Un percorso lungo mesi, con i giovani al centro. È partito da Castellammare di Stabia il progetto “La Bellezza della Legalità”, un calendario di iniziative che accompagnerà la città fino a settembre, mettendo al centro scuole, cultura e impegno civile.
Il primo appuntamento si è svolto venerdì 27 febbraio nell’auditorium del Liceo Scientifico “Francesco Severi”, dove gli studenti degli istituti superiori cittadini hanno dialogato con il sindaco Luigi Vicinanza, il procuratore generale emerito Luigi Riello e il giornalista e scrittore Lirio Abbate.
Il progetto è promosso dall’Amministrazione comunale e realizzato anche grazie al contributo della Città Metropolitana di Napoli.
Un calendario fino a settembre
Il programma proseguirà nei prossimi mesi con una serie di iniziative rivolte soprattutto ai giovani. Il 21 marzo, in occasione della Giornata nazionale della Memoria e dell’Impegno in ricordo delle vittime delle mafie, sono previste proiezioni cinematografiche dedicate al tema della memoria e del contrasto alla criminalità organizzata.
Ad aprile spazio alle Olimpiadi della Legalità e a un concorso per studenti, chiamati a raccontare il proprio concetto di legalità attraverso i linguaggi contemporanei. In estate, nella Villa Comunale e lungo il tratto di spiaggia libera, è in programma uno spettacolo teatrale realizzato dai detenuti del carcere di Volterra, esperienza riconosciuta a livello nazionale per il suo valore culturale e rieducativo. A settembre, insieme ai ragazzi di Libera, si terrà la seconda edizione del festival dedicato alla legalità.
“Vivere nelle regole è bello”
“Vivere nelle regole è bello” ha dichiarato il sindaco Vicinanza, parlando di una città “difficile e complicata, dove da mezzo secolo una minoranza criminale inquina la vita pubblica”, ma anche di “una comunità bellissima che sta provando a rialzare la testa”.
Il primo cittadino ha rivendicato l’impegno dell’amministrazione sul fronte sicurezza: al momento del suo insediamento le telecamere di videosorveglianza erano sei, oggi sono 250, collegate alle forze dell’ordine e dotate di sistemi di intelligenza artificiale. “La sicurezza e la lotta al crimine non sono un tema di destra o di sinistra, ma la precondizione del vivere civile”, ha sottolineato.
Il ricordo di Giancarlo Siani
Nel suo intervento, Lirio Abbate – da anni sotto scorta per le minacce ricevute a causa delle sue inchieste – ha ricordato la figura di Giancarlo Siani, assassinato per aver raccontato il territorio e le sue contraddizioni.
“Cosa aveva fatto per meritare una sentenza di morte?
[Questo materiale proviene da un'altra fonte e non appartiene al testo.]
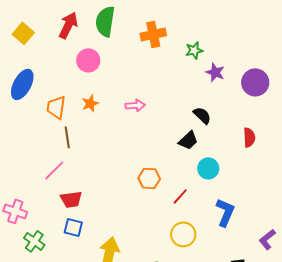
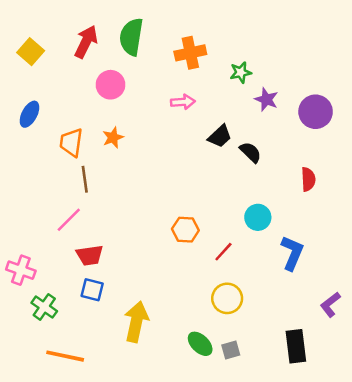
blue ellipse: (22, 84) -> (29, 114), size x0.7
pink arrow: (135, 105) -> (183, 102), moved
black trapezoid: (188, 140) -> (220, 136), moved
blue L-shape: (225, 212) -> (292, 253), moved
Raccontava la verità”, ha detto agli studenti. “Quando smascheri chi dice di proteggerti ma in realtà ti sta imbrogliando, diventi un pericolo. Ma una sola voce non basta: solo diventando gruppo, facendo fronte comune, è possibile vincere questa battaglia”.
Legalità come libertà
Luigi Riello ha offerto una riflessione netta: “Legalità significa regole, limiti, divieti. Ma non sono il contrario della libertà: ne sono il presupposto”. La lotta alla criminalità organizzata, ha spiegato, non è solo compito di magistrati e forze dell’ordine, ma passa anche dalle scelte quotidiane di istituzioni e cittadini.
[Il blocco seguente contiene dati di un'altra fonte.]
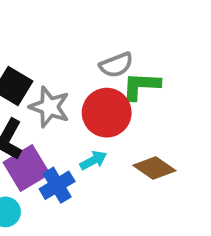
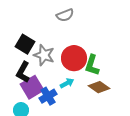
gray semicircle: (116, 65) -> (65, 15), moved
green L-shape: (141, 86) -> (92, 65), moved, turned -75

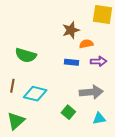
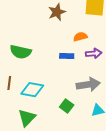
brown star: (71, 30) -> (57, 12), moved
green triangle: (16, 121) -> (27, 118), moved

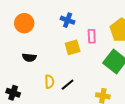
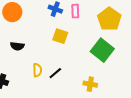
pink rectangle: (92, 36) -> (75, 11), moved
yellow square: (73, 47) -> (60, 36), turned 35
“Restituire il mare alla collettività, illuminare il centro storico, riappropriarsi degli spazi pubblici significa affermare che nessun quartiere ha padroni”, ha evidenziato. “Paura e silenzio non devono prevaricare. La criminalità va isolata, anche quando si presenta in doppio petto e cravatta”.
Un messaggio chiaro, affidato soprattutto ai giovani: la legalità non è solo un principio astratto, ma una scelta concreta da praticare ogni giorno.